Special Cases: Shared, Temporary, and Family Passwords
Not every password fits the "generate it randomly, store it in a manager, never think about it again" model cleanly. A few common situations need slightly different handling: a guest Wi-Fi password that needs to be readable and easy to type by hand benefits from being a memorable passphrase rather than a fully random string; a temporary password issued to a new employee or contractor should be set to require a forced change on first login, so the temporary value never becomes the permanent one by default; and household streaming or shared service passwords, where multiple family members need access, are a reasonable case for a slightly more memorable passphrase rather than the maximum-entropy random string you'd use for a banking login, since the practical risk profile and consequences of compromise are different.
What a Strength Checker Can (and Can't) Tell You
A strength checker is a useful sanity check, but it has a fundamental limitation worth understanding: it can only evaluate a password's structure and check it against known common patterns and breached-password lists — it cannot know whether you've already reused this exact password somewhere else, and it cannot retroactively protect an account if the password was already compromised in a past breach you're unaware of. Strength checking and breach monitoring are complementary, not interchangeable — a strong, well-structured password that happens to already be sitting in a leaked database from an old account is still a risk that strength alone won't catch.

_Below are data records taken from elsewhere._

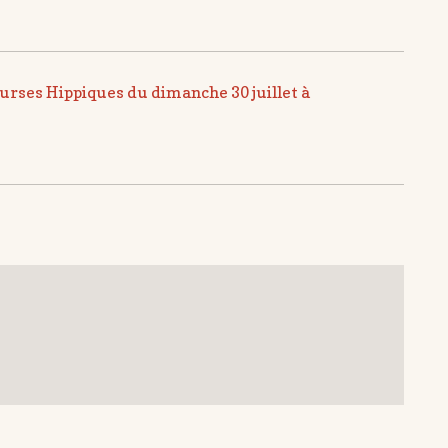
rses Hippiques du dimanche 30 juillet à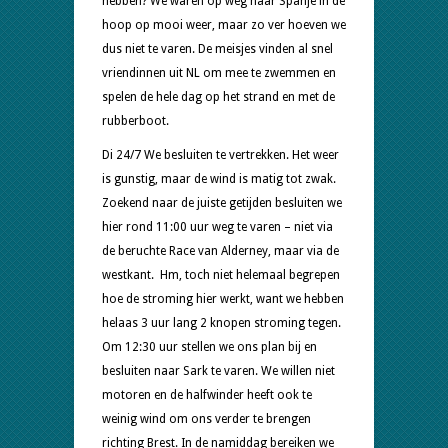
hebben? We waren op weg naar Spanje in de
hoop op mooi weer, maar zo ver hoeven we
dus niet te varen. De meisjes vinden al snel
vriendinnen uit NL om mee te zwemmen en
spelen de hele dag op het strand en met de
rubberboot.
Di 24/7 We besluiten te vertrekken. Het weer
is gunstig, maar de wind is matig tot zwak.
Zoekend naar de juiste getijden besluiten we
hier rond 11:00 uur weg te varen – niet via
de beruchte Race van Alderney, maar via de
westkant. Hm, toch niet helemaal begrepen
hoe de stroming hier werkt, want we hebben
helaas 3 uur lang 2 knopen stroming tegen.
Om 12:30 uur stellen we ons plan bij en
besluiten naar Sark te varen. We willen niet
motoren en de halfwinder heeft ook te
weinig wind om ons verder te brengen
richting Brest. In de namiddag bereiken we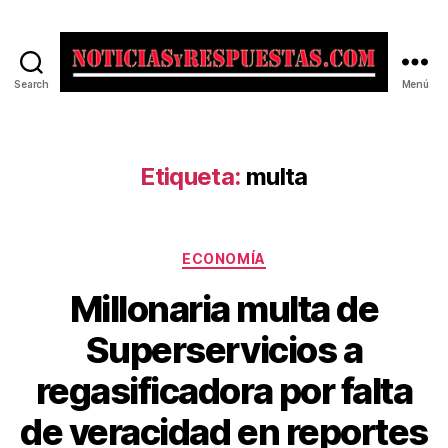
Search
Menú
Noticias
y
Respuestas
Etiqueta:
multa
Categorías
ECONOMÍA
Millonaria multa de
Superservicios a
regasificadora por falta
de veracidad en reportes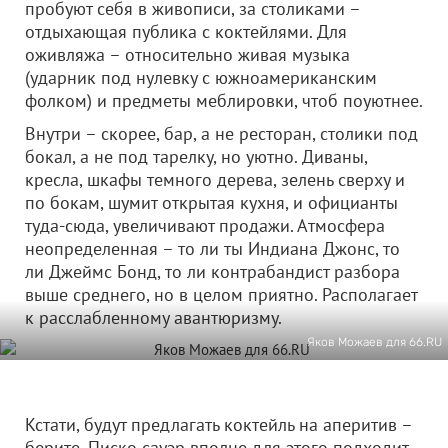
пробуют себя в живописи, за столиками –
отдыхающая публика с коктейлями. Для
оживляжа – относительно живая музыка
(ударник под нулевку с южноамериканским
фолком) и предметы меблировки, чтоб поуютнее.
Внутри – скорее, бар, а не ресторан, столики под
бокал, а не под тарелку, но уютно. Диваны,
кресла, шкафы темного дерева, зелень сверху и
по бокам, шумит открытая кухня, и официанты
туда-сюда, увеличивают продажи. Атмосфера
неопределенная – то ли ты Индиана Джонс, то
ли Джеймс Бонд, то ли контрабандист разбора
выше среднего, но в целом приятно. Располагает
к расслабленному авантюризму.
Яков Можаев для 66.RU
Кстати, будут предлагать коктейль на аперитив –
берите. Писко сауэр вполне для этого подходит.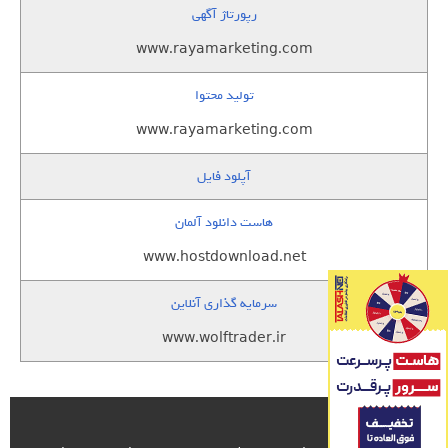
رپورتاژ آگهی
www.rayamarketing.com
تولید محتوا
www.rayamarketing.com
آپلود فایل
هاست دانلود آلمان
www.hostdownload.net
سرمایه گذاری آنلاین
www.wolftrader.ir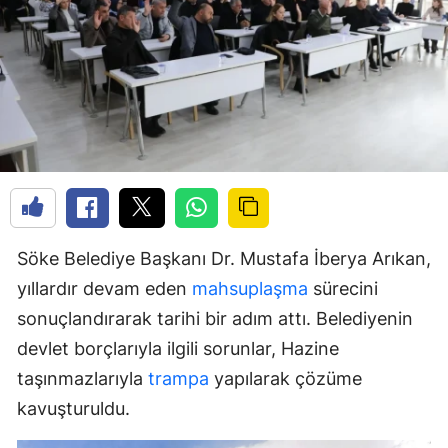
Söke Belediye Başkanı Dr. Mustafa İberya Arıkan,
yıllardır devam eden
mahsuplaşma
sürecini
sonuçlandırarak tarihi bir adım attı. Belediyenin
devlet borçlarıyla ilgili sorunlar, Hazine
taşınmazlarıyla
trampa
yapılarak çözüme
kavuşturuldu.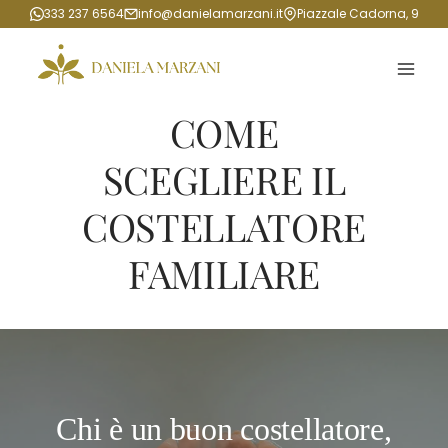
Salta
333 237 6564
info@danielamarzani.it
Piazzale Cadorna, 9
al
contenuto
COME
SCEGLIERE IL
COSTELLATORE
FAMILIARE
Chi è un buon costellatore,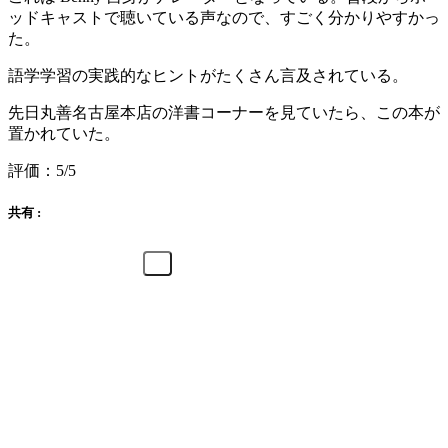
ッドキャストで聴いている声なので、すごく分かりやすかっ
た。
語学学習の実践的なヒントがたくさん言及されている。
先日丸善名古屋本店の洋書コーナーを見ていたら、この本が
置かれていた。
評価：5/5
共有 :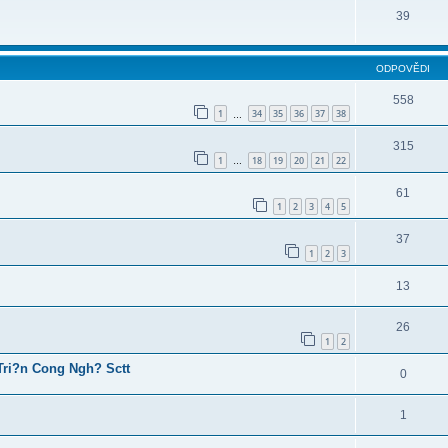
39
ODPOVĚDI
558
1
34
35
36
37
38
…
315
1
18
19
20
21
22
…
61
1
2
3
4
5
37
1
2
3
13
26
1
2
ri?n Cong Ngh? Sctt
0
1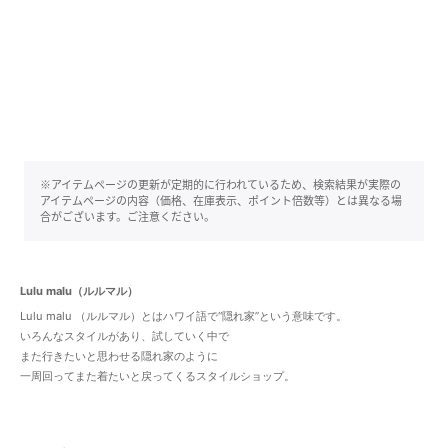
※アイテムページの更新が定期的に行われているため、検索結果が実際の
アイテムページの内容（価格、在庫表示、ポイント倍数等）とは異なる場
合がございます。ご注意ください。
Lulu malu（ルルマル）
Lulu malu （ルルマル）とはハワイ語で“隠れ家”という意味です。
いろんなスタイルがあり、試していく中で
また行きたいと思わせる隠れ家のように
一周回ってまた着たいと戻ってくるスタイルショップ。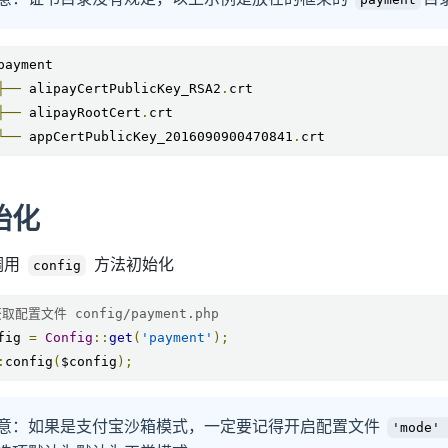
├──
 alipayCertPublicKey_RSA2
.
├──
 alipayRootCert
.
└──
 appCertPublicKey_2016090900470841
.
crt
始化
调用
方法初始化
config
获取配置文件 config/payment.php
fig 
=
Config
::
get
(
'payment'
);
:
config
(
$config
);
意：如果是支付宝沙箱模式，一定要记得开启配置文件
'mode'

Recognizing When a Password Needs to Change Immediately
A few specific signals mean a password should be changed right away rather than at your next routine update: you receive a breach notification naming a service you use, you notice unfamiliar login activity or account changes you didn't make, you've ever shared the password with someone else for a one-time purpose (a contractor, a family member helping with a setup), or you discover you've been reusing the same password across multiple accounts. Acting immediately in these situations — rather than waiting — closes the window of opportunity for credential stuffing attacks that specifically rely on speed before victims realize a breach has happened.
Putting It All Together
None of these individual practices need to feel overwhelming if you build them in gradually rather than trying to fix everything at once: start with your email and password manager (since these protect everything else), enable two-factor authentication on both, then work through other accounts over time, replacing reused or weak passwords with generated, unique ones as you go. The combination of unique strong passwords, a password manager to make that practical, and two-factor authentication on critical accounts addresses the overwhelming majority of how ordinary accounts actually get compromised in practice — far more effectively than any single complex password ever could on its own.